◆ **REQUIRED WORK**
A faithful copy of the entries, without any pictures, is what is needed here.
══════════════════════════════
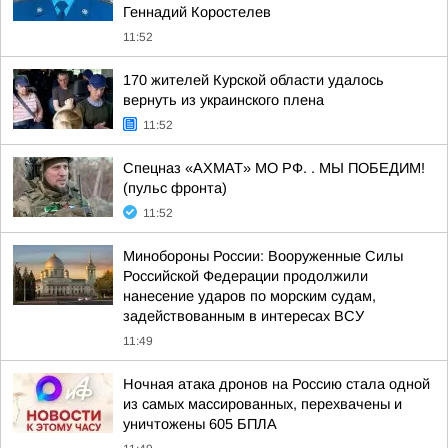
Геннадий Коростелев
11:52
170 жителей Курской области удалось
вернуть из украинского плена
11:52
Спецназ «АХМАТ» МО РФ. . МЫ ПОБЕДИМ!
(пульс фронта)
11:52
Минобороны России: Вооруженные Силы
Российской Федерации продолжили
нанесение ударов по морским судам,
задействованным в интересах ВСУ
11:49
Ночная атака дронов на Россию стала одной
из самых массированных, перехвачены и
уничтожены 605 БПЛА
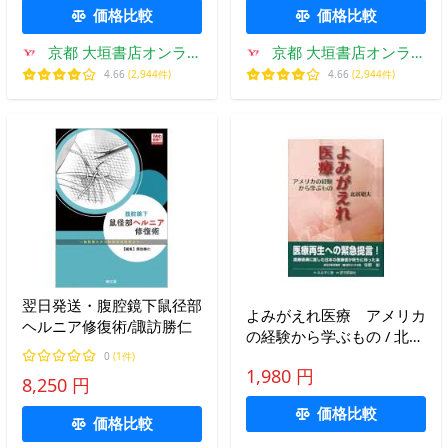
ー / ハロルド・エリス／
ルス研究所／編集
価格比較
価格比較
著 朝倉哲彦／訳
京都 大垣書店オンライ
京都 大垣書店オンライ
ン
ン
4.66
(2,944件)
4.66
(2,944件)
翌日発送・腹腔鏡下鼠径部
よみがえれ医療 アメリカ
ヘルニア修復術/諏訪勝仁
の経験から学ぶもの / 北浜
昭夫／著
0
(1件)
1,980 円
8,250 円
価格比較
価格比較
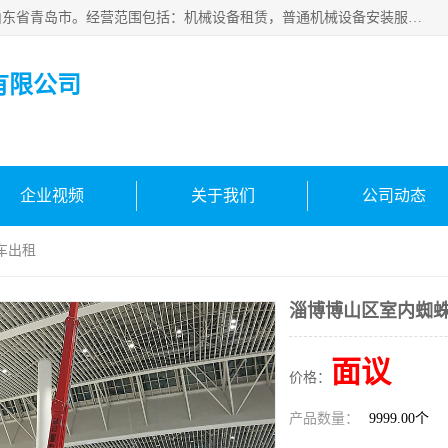
青岛高晟工程机械租赁有限公司成立于2015年，注册地位于山东省青岛市。经营范围包括：机械设备租赁，普通机械设备安装服务，电子、机械设备维护，专用设备修理，通用设备修理，机械设备销售，环境保护专用设备销售，建筑材料销售，专业保洁、清洗、消毒服务，劳动保护用品销售，信息技术咨询服务，汽车拖车、求援、清障服务，物业管理；工程管理服务，货物进出口，技术进出口，汽车销售，新能源汽车整车销售等。
有限公司
企业视频
关于我们
公司动态
车出租
淄博博山区室内蜘
面议
价格：
产品数量：
9999.00个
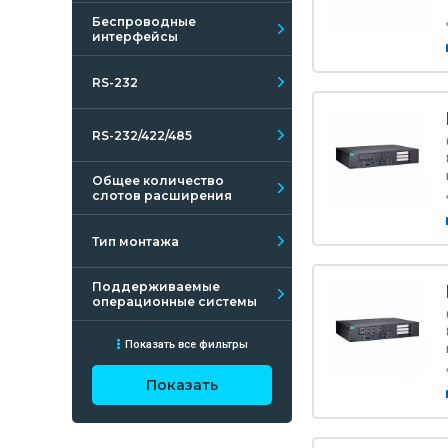
Беспроводные
интерфейсы
RS-232
RS-232/422/485
Общее количество
слотов расширения
Тип монтажа
Поддерживаемые
операционные системы
Показать все фильтры
Показать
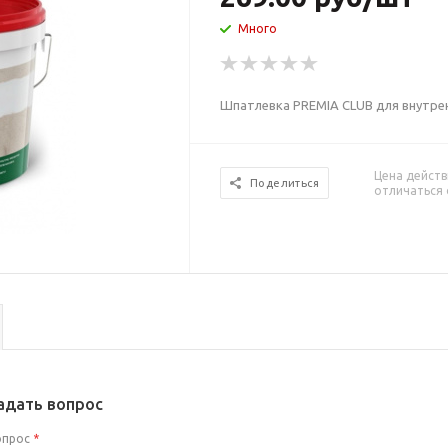
Много
Шпатлевка PREMIA CLUB для внутре
Цена действ
Поделиться
отличаться 
адать вопрос
опрос
*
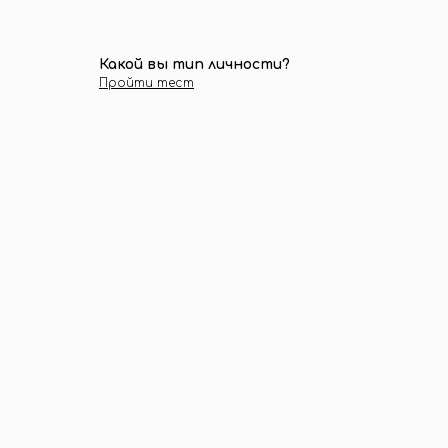
Какой вы тип личности?
Пройти тест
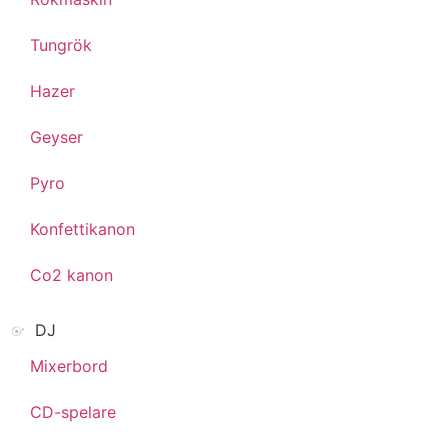
Tungrök
Hazer
Geyser
Pyro
Konfettikanon
Co2 kanon
DJ
Mixerbord
CD-spelare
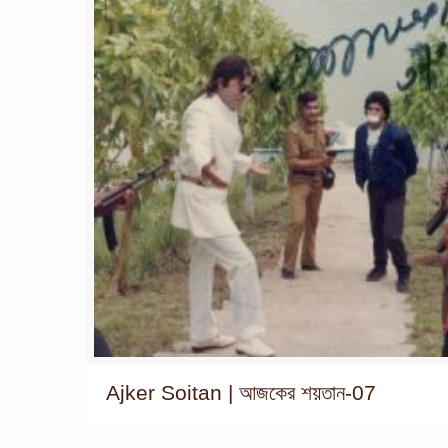
Ajker Soitan | আজকের শয়তান-07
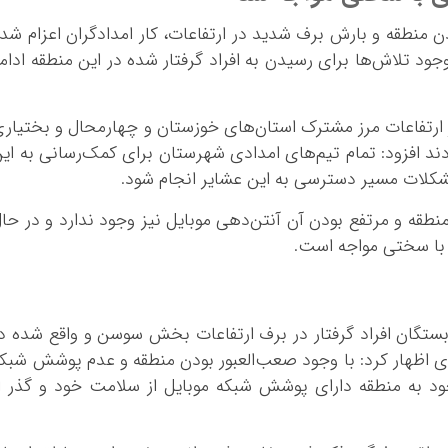
ن منطقه و بارش برف شدید در ارتفاعات، کار امدادگران اعزام شد
ود تلاش‌ها برای رسیدن به افراد گرفتار شده در این منطقه ادام
 در حال کوچ در ارتفاعات مرز مشترک استان‌های خوزستان و چهارمحال و بختیار
دند افزود: تمام تیم‌های امدادی شهرستان برای کمک‌رسانی به ای
م مشکلات مسیر دسترسی به این عشایر انجام شود.
طقه و مرتفع بودن آن آنتن‌دهی موبایل نیز وجود ندارد و در حا
ز با سختی مواجه است.
بستگان افراد گرفتار در برف ارتفاعات بخش سوسن و واقع شده د
ی اظهار کرد: با وجود صعب‌العبور بودن منطقه و عدم پوشش شبک
ود به منطقه دارای پوشش شبکه موبایل از سلامت خود و گذر ا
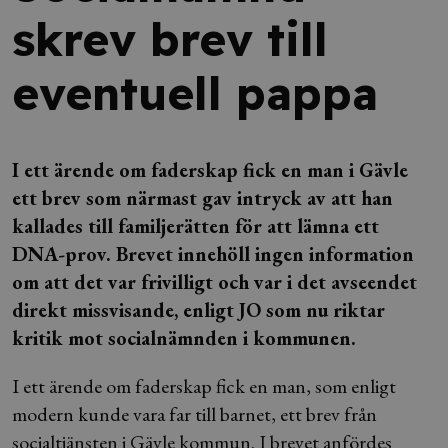
skrev brev till
eventuell pappa
I ett ärende om faderskap fick en man i Gävle
ett brev som närmast gav intryck av att han
kallades till familjerätten för att lämna ett
DNA-prov. Brevet innehöll ingen information
om att det var frivilligt och var i det avseendet
direkt missvisande, enligt JO som nu riktar
kritik mot socialnämnden i kommunen.
I ett ärende om faderskap fick en man, som enligt
modern kunde vara far till barnet, ett brev från
socialtjänsten i Gävle kommun. I brevet anfördes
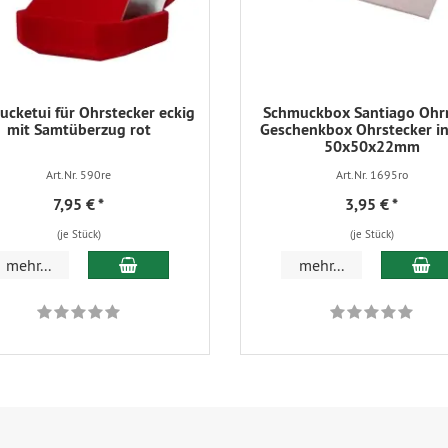
cketui für Ohrstecker eckig
Schmuckbox Santiago Ohr
mit Samtüberzug rot
Geschenkbox Ohrstecker in
50x50x22mm
Art.Nr. 590re
Art.Nr. 1695ro
7,95 €
*
3,95 €
*
(je Stück)
(je Stück)
In den Warenkorb
In
mehr...
mehr...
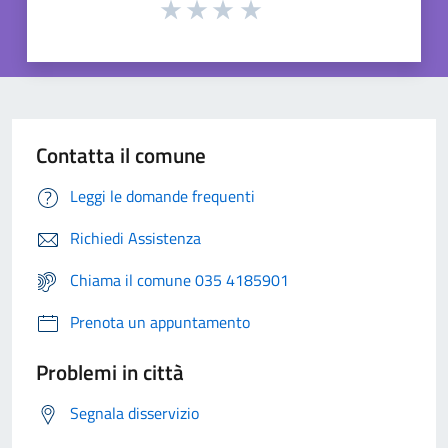
Contatta il comune
Leggi le domande frequenti
Richiedi Assistenza
Chiama il comune 035 4185901
Prenota un appuntamento
Problemi in città
Segnala disservizio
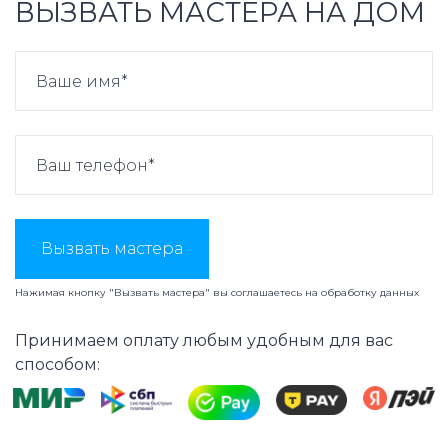
ВЫЗВАТЬ МАСТЕРА НА ДОМ
Вызвать мастера
Нажимая кнопку "Вызвать мастера" вы соглашаетесь на
обработку данных
Принимаем оплату любым удобным для вас
способом:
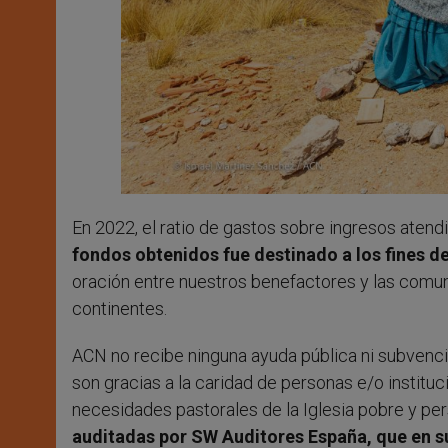
En 2022, el ratio de gastos sobre ingresos atend
fondos obtenidos fue destinado a los fines de 
oración entre nuestros benefactores y las comun
continentes.
ACN no recibe ninguna ayuda pública ni subvenci
son gracias a la caridad de personas e/o instituc
necesidades pastorales de la Iglesia pobre y pe
auditadas por SW Auditores España, que en su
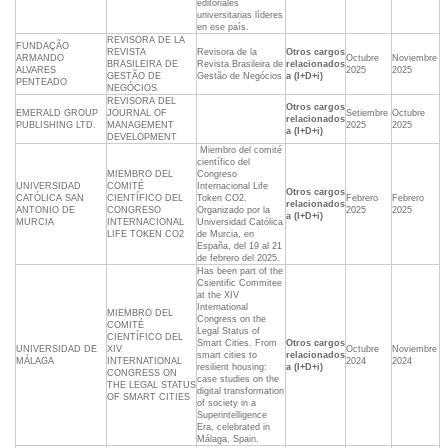
editoriales
universitarias líderes
en ese país.
REVISORA DE LA
FUNDAÇÃO
REVISTA
Revisora de la
Otros cargos
ARMANDO
Octubre
Noviembre
BRASILEIRA DE
Revista Brasileira de
relacionados
ALVARES
2025
2025
GESTÃO DE
Gestão de Negócios
a (I+D+i)
PENTEADO
NEGÓCIOS
REVISORA DEL
Otros cargos
EMERALD GROUP
JOURNAL OF
Setiembre
Octubre
relacionados
PUBLISHING LTD.
MANAGEMENT
2025
2025
a (I+D+i)
DEVELOPMENT
 Miembro del comité
científico del
MIEMBRO DEL
Congreso
UNIVERSIDAD
COMITÉ
Internacional Life
Otros cargos
CATÓLICA SAN
CIENTÍFICO DEL
Token CO2.
Febrero
Febrero
relacionados
ANTONIO DE
CONGRESO
Organizado por la
2025
2025
a (I+D+i)
MURCIA
INTERNACIONAL
Universidad Católica
LIFE TOKEN CO2
de Murcia, en
España, del 19 al 21
de febrero del 2025.
Has been part of the
Csientific Commitee
at the XIV
International
MIEMBRO DEL
Congress on the
COMITÉ
Legal Status of
CIENTÍFICO DEL
Smart Cities. From
Otros cargos
UNIVERSIDAD DE
XIV
Octubre
Noviembre
smart cities to
relacionados
MÁLAGA
INTERNATIONAL
2024
2024
resilient housing:
a (I+D+i)
CONGRESS ON
case studies on the
THE LEGAL STATUS
digital transformation
OF SMART CITIES
of society in a
Superintelligence
Era, celebrated in
Málaga, Spain.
══════════════════════════════
◆ **RESULT**
Геннадий Коростелев
11:52
170 жителей Курской области удалось
вернуть из украинского плена
11:52
Спецназ «АХМАТ» МО РФ. . МЫ ПОБЕДИМ!
(пульс фронта)
11:52
Минобороны России: Вооруженные Силы
Российской Федерации продолжили
нанесение ударов по морским судам,
задействованным в интересах ВСУ
11:49
Ночная атака дронов на Россию стала одной
из самых массированных, перехвачены и
уничтожены 605 БПЛА
ー / ハロルド・エリス／
ルス研究所／編集
価格比較
価格比較
著 朝倉哲彦／訳
京都 大垣書店オンライ
京都 大垣書店オンライ
ン
ン
4.66
(2,944件)
4.66
(2,944件)
翌日発送・腹腔鏡下鼠径部
よみがえれ医療 アメリカ
ヘルニア修復術/諏訪勝仁
の経験から学ぶもの / 北浜
昭夫／著
0
(1件)
1,980 円
8,250 円
価格比較
価格比較
青岛高晟工程机械租赁有限公司成立于2015年，注册地位于山东省青岛市。经营范围包括：机械设备租赁，普通机械设备安装服务，电子、机械设备维护，专用设备修理，通用设备修理，机械设备销售，环境保护专用设备销售，建筑材料销售，专业保洁、清洗、消毒服务，劳动保护用品销售，信息技术咨询服务，汽车拖车、求援、清障服务，物业管理；工程管理服务，货物进出口，技术进出口，汽车销售，新能源汽车整车销售等。
有限公司
企业视频
关于我们
公司动态
车出租
淄博博山区室内蜘
面议
价格：
产品数量：
9999.00个
Беспроводные
интерфейсы
RS-232
RS-232/422/485
Общее количество
слотов расширения
Тип монтажа
Поддерживаемые
операционные системы
Показать все фильтры
Показать
Много
Шпатлевка PREMIA CLUB для внутре
Цена действ
Поделиться
отличаться 
адать вопрос
опрос
*
Какой вы тип личности?
Пройти тест
Tungrök
Hazer
Geyser
Pyro
Konfettikanon
Co2 kanon
DJ
Mixerbord
CD-spelare
Ajker Soitan | আজকের শয়তান-07
ن منطقه و بارش برف شدید در ارتفاعات، کار امدادگران اعزام شد
ود تلاش‌ها برای رسیدن به افراد گرفتار شده در این منطقه ادام
 در حال کوچ در ارتفاعات مرز مشترک استان‌های خوزستان و چهارمحال و بختیار
دند افزود: تمام تیم‌های امدادی شهرستان برای کمک‌رسانی به ای
م مشکلات مسیر دسترسی به این عشایر انجام شود.
طقه و مرتفع بودن آن آنتن‌دهی موبایل نیز وجود ندارد و در حا
ز با سختی مواجه است.
بستگان افراد گرفتار در برف ارتفاعات بخش سوسن و واقع شده د
ی اظهار کرد: با وجود صعب‌العبور بودن منطقه و عدم پوشش شبک
ود به منطقه دارای پوشش شبکه موبایل از سلامت خود و گذر ا
skrev brev till
eventuell pappa
I ett ärende om faderskap fick en man i Gävle
ett brev som närmast gav intryck av att han
kallades till familjerätten för att lämna ett
DNA-prov. Brevet innehöll ingen information
om att det var frivilligt och var i det avseendet
direkt missvisande, enligt JO som nu riktar
kritik mot socialnämnden i kommunen.
I ett ärende om faderskap fick en man, som enligt
modern kunde vara far till barnet, ett brev från
socialtjänsten i Gävle kommun. I brevet anfördes
cketui für Ohrstecker eckig
Schmuckbox Santiago Ohr
mit Samtüberzug rot
Geschenkbox Ohrstecker in
50x50x22mm
Art.Nr. 590re
Art.Nr. 1695ro
7,95 €
*
3,95 €
*
(je Stück)
(je Stück)
In den Warenkorb
In
mehr...
mehr...
Contatta il comune
Leggi le domande frequenti
Richiedi Assistenza
Chiama il comune 035 4185901
Prenota un appuntamento
Problemi in città
Segnala disservizio
ВЫЗВАТЬ МАСТЕРА НА ДОМ
Вызвать мастера
Нажимая кнопку "Вызвать мастера" вы соглашаетесь на
обработку данных
Принимаем оплату любым удобным для вас
способом:
En 2022, el ratio de gastos sobre ingresos atend
fondos obtenidos fue destinado a los fines de 
oración entre nuestros benefactores y las comun
continentes.
ACN no recibe ninguna ayuda pública ni subvenci
son gracias a la caridad de personas e/o instituc
necesidades pastorales de la Iglesia pobre y pe
auditadas por SW Auditores España, que en su
editoriales
universitarias líderes
en ese país.
REVISORA DE LA
FUNDAÇÃO
REVISTA
Revisora de la
Otros cargos
ARMANDO
Octubre
Noviembre
BRASILEIRA DE
Revista Brasileira de
relacionados
ALVARES
2025
2025
GESTÃO DE
Gestão de Negócios
a (I+D+i)
PENTEADO
NEGÓCIOS
REVISORA DEL
Otros cargos
EMERALD GROUP
JOURNAL OF
Setiembre
Octubre
relacionados
PUBLISHING LTD.
MANAGEMENT
2025
2025
a (I+D+i)
DEVELOPMENT
 Miembro del comité
científico del
MIEMBRO DEL
Congreso
UNIVERSIDAD
COMITÉ
Internacional Life
Otros cargos
CATÓLICA SAN
CIENTÍFICO DEL
Token CO2.
Febrero
Febrero
relacionados
ANTONIO DE
CONGRESO
Organizado por la
2025
2025
a (I+D+i)
MURCIA
INTERNACIONAL
Universidad Católica
LIFE TOKEN CO2
de Murcia, en
España, del 19 al 21
de febrero del 2025.
Has been part of the
Csientific Commitee
at the XIV
International
MIEMBRO DEL
Congress on the
COMITÉ
Legal Status of
CIENTÍFICO DEL
Smart Cities. From
Otros cargos
UNIVERSIDAD DE
XIV
Octubre
Noviembre
smart cities to
relacionados
MÁLAGA
INTERNATIONAL
2024
2024
resilient housing:
a (I+D+i)
CONGRESS ON
case studies on the
THE LEGAL STATUS
digital transformation
OF SMART CITIES
of society in a
Superintelligence
Era, celebrated in
Málaga, Spain.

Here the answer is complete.